Gottlob Frege/Vincent Van Gogh:
Bolinger paired the German logician, mathematician and philosopher Gottlob Frege with the Dutch painter Vincent Van Gogh as a tongue-in-cheek reference to Van Gogh’s famous painting The Starry Night and Frege’s puzzle concerning identity statements such as “Hesperus is Phosphorus,” or “the evening star is identical to the morning star.”

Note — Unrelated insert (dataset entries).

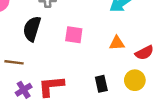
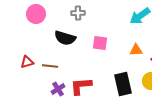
black semicircle: (32, 29) -> (65, 38), turned -90
black rectangle: (101, 84) -> (123, 84), size x1.6

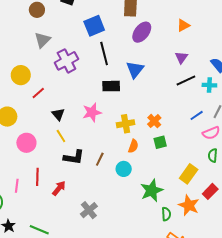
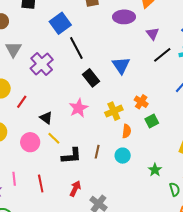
purple ellipse: (142, 32) -> (124, 17), moved, turned 65
blue triangle: (135, 70) -> (121, 65), moved
black rectangle: (111, 86) -> (91, 78), turned 66
pink circle: (26, 143) -> (30, 142), moved
pink line: (17, 186) -> (14, 179), moved
red arrow: (59, 188) -> (75, 189), moved
green star: (152, 190) -> (155, 170), size x0.6

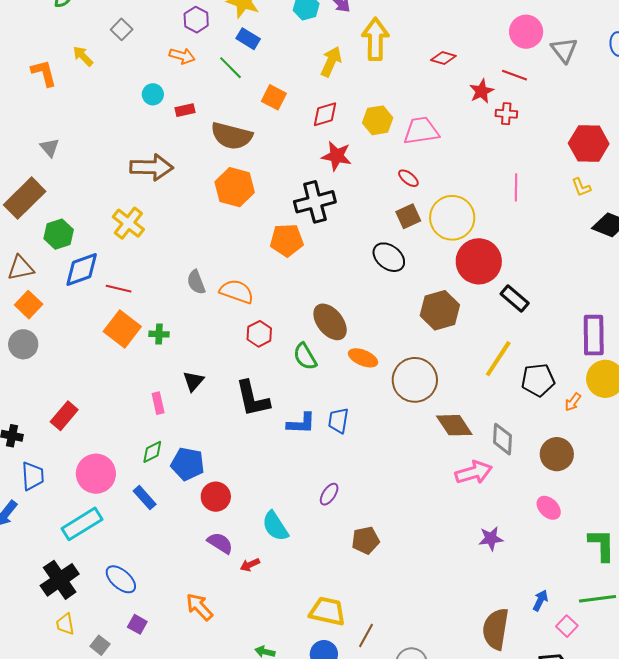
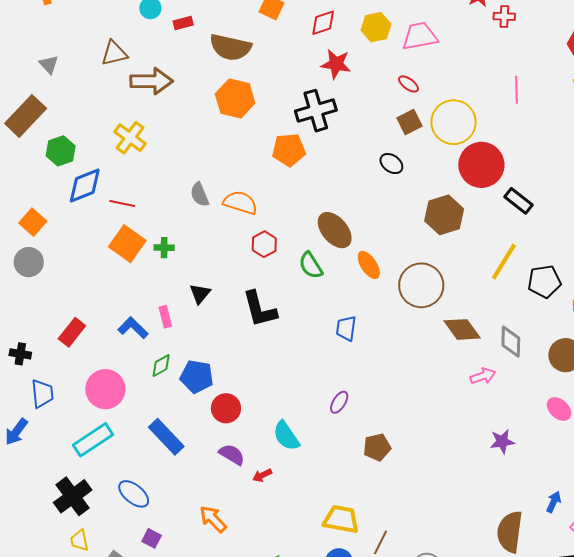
black ellipse: (389, 257) -> (391, 164), size x0.7
brown triangle: (21, 268) -> (114, 53), moved
orange ellipse: (363, 358) -> (369, 265), turned 36
blue L-shape: (301, 423) -> (133, 328), moved, turned -136
pink arrow: (474, 472) -> (483, 376), size x0.7
blue rectangle: (145, 498) -> (166, 437), moved, size x1.5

Bertrand Russell/Art Deco:
Bolinger painted the British logician and philosopher Bertrand Russell in the Art Deco style. “This pairing is a bit more about the gestalt, and a bit harder to articulate,” says Bolinger. “The simplification of form and reduction to angled planes that takes place in the background of this Art Deco piece are meant to cohere with Russell’s locial atomism (the reduction of complex logical propositions to their fundamental logical ‘atoms’).”
Kurt Gödel/Art Nouveau:
Bolinger paired the Austrian logician Kurt Gödel with Art Nouveau. “The Art Nouveau movement developed around the theme of mechanization and the repetition of forms,” says Bolinger, “and centrally involves a delicate balance between organic shapes — typically a figure that dominates the portrait — and schematized or abstracted patterns, often derived from organic shapes, but made uniform and repetitive (often seen in the flower motifs that ornament most Art Nouveau portraits). I paired this style with Kurt Gödel because his work was dedicated to defining computability in terms of recursive functions, and using the notion to prove the Completeness and Incompleteness theorems.”